February 15, 2016 at 11:20
It was the i, not the Internet, that did for the Independent
Our newsagents are about to get a little duller: the Independent is no more – at least, not the print edition. I know that, in this brave new digital world of ours, we’re not supposed to equate the end of print with the death of a title. But it’s certainly the end of an era. The Independent is what brought me into journalism: I started reading it when it was set up, and was hooked pretty quickly. My first journalistic heroes—Andrew Marr and Neal Ascherson—wrote for its pages. A friend bought me Paper Dreams, Stephen Glover’s story of the Independent, for my 20th birthday. I had no friends or relatives in journalism, but that book opened a portal into this world – and I was converted; I decided that this was what I wanted to do with my life. I succeeded in getting work experience at the Independent in 1996, which was great because even then it had no staff and the interns got to write in the paper. There was plenty of gallows humour about how the whole enterprise was doomed and had only a few months to live. And that was 20 years ago.
Shortly after I was there, Andrew Marr became the paper’s editor. He met Kelvin MacKenzie, former editor of the Sun and later recalled their exchange:
‘“Congratulations, young Marr… or Number Four, as I shall now call you.’ I blinked and smiled. “Why number four, I asked, why not Andrew?” “Because,” said Kelvin, “You’re the fourth of them. I’m not going to call you by your name because we don’t want to get all human and intimate. Then I might be upset when they sack you… as they undoubtedly will.”’
And they did. Any editor works with the Sword of Damocles hanging over their desk – and when a publication has lost its way, editors are sacked fairly frequently. But under the Independent’s current editor, the brilliant Amol Rajan, I’d say that the newspaper was going through a revival – as we saw with its magnificent redesign. But it had a potent rival. Not the Times (contrary to what the Guardian says, its price war was with the Daily Telegraph) but the i. Look at the below chart: it shows you how the smaller, cheaper version—the i cost 40p to the Independent‘s £1.60—rose at the expense of the mothership, cannibalising its sales.
It could well be, as John Rentoul argues, that this saved the Independent – that selling a popular 40p version brought in extra revenue and prolonged the life of the paper. But ultimately, there was not space in the market for both newspapers – especially wih advertising moving online so quickly.
I’m not sure that the Independent’s website will be comparable to the newspaper. On its homepage right now, we’re invited to read about how a woman cut off a guy’s penis and took it to a police station: such stories do well online, but Amol would never put it on the front of the newspaper. One can argue that new technology created the Independent, and killed it – but the Independent hasn’t really died. It has just changed its form: it went tabloid, then split in two, and one half is now going out of print. The other half, i, is being sold to Johnston Press, who bought my old newspaper, the Scotsman, ten years ago. The independent’s website will take only 25 journalists from the print title; about 40 are expected to move to the i and about 90 now face redundancy. The last issue will be on 26 March. (I’ll add it to my last News of the World: before this decade is out I suspect collectors will be able to buy the last print edition of the Guardian)

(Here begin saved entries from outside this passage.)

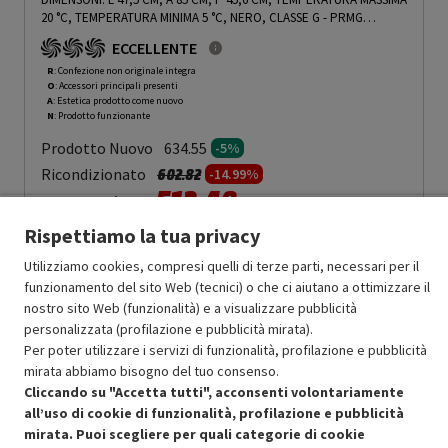
20 °C, TEMPERATURA MINIMA 5 °C, NERO, CLASSE G - PRMG
GRADING ROAN - 5%
-
PRMG GRADING ROAN - 5%
ECCELLENTE
R
: Confezione non originale integra
O
: Accessori principali presenti
A
: Estetica prodotto come nuovo
N
: Prodotto funzionante
Prodotto Nuovo
634.55
-5%
Prezzo ridotto da
a
Ricondizionato
602.82
-14.99%
512.40
In Promozione
Rispettiamo la tua privacy
Aggiungi al carrello
Utilizziamo cookies, compresi quelli di terze parti, necessari per il
funzionamento del sito Web (tecnici) o che ci aiutano a ottimizzare il
nostro sito Web (funzionalità) e a visualizzare pubblicità
SCONTO RICONDIZIONATI
personalizzata (profilazione e pubblicità mirata).
Approfitta dello sconto del 15% sul prodotto ricondizionato.
Per poter utilizzare i servizi di funzionalità, profilazione e pubblicità
mirata abbiamo bisogno del tuo consenso.
Cliccando su "Accetta tutti", acconsenti volontariamente
all’uso di cookie di funzionalità, profilazione e pubblicità
mirata. Puoi scegliere per quali categorie di cookie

At its best the Independent was a project, as much as it was a newspaper: Marr referred to it as a ‘noble cause and perpetual delight’. And here’s how Glover ended his book…

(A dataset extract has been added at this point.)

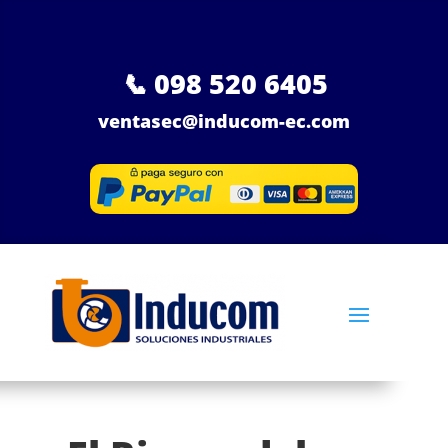
📞
098 520 6405
ventasec@inducom-ec.com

‘For the moment the Independent – I use the word now to describe the company which I helped to found – is a great ship becalmed on a windless ocean. One day, I hope, I trust, the sweet winds will rise up again, our sails will open and the ship will be carried forward, whatever its crew, to new adventures.’

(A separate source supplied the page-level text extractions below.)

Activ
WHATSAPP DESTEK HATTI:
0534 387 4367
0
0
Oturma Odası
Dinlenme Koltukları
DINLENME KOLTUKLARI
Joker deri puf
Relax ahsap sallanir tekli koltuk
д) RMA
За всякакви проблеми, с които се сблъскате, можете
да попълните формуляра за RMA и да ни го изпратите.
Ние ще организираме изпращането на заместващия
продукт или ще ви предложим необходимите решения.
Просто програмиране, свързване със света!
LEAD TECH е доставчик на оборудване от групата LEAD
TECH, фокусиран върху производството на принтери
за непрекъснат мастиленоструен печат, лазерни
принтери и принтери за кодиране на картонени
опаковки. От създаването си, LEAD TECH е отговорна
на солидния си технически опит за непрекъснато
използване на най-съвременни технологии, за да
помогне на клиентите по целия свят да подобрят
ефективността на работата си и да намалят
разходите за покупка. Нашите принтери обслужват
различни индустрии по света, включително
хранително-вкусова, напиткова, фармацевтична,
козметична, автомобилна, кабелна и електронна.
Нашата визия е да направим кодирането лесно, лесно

P.S. Further to the idea of the Independent being born by technology: a good explanation was given in the Independent last month by Donald Macintyre, one of the refuseniks who left the Times in protest at its move to Wapping and its embrace of desktop publishing technology. He now admits that the Independent (which snapped him up) was a beneficiary of the Wapping dispute in two ways:
‘It gained from the corrosive impact on the image of The Times, the once pre-eminent paper of record, from being produced behind barbed wire at a Wapping plant besieged by pickets. But it gained even more because Murdoch’s coup, however brutal, made it easier for a new newspaper to launch at all with new technology.’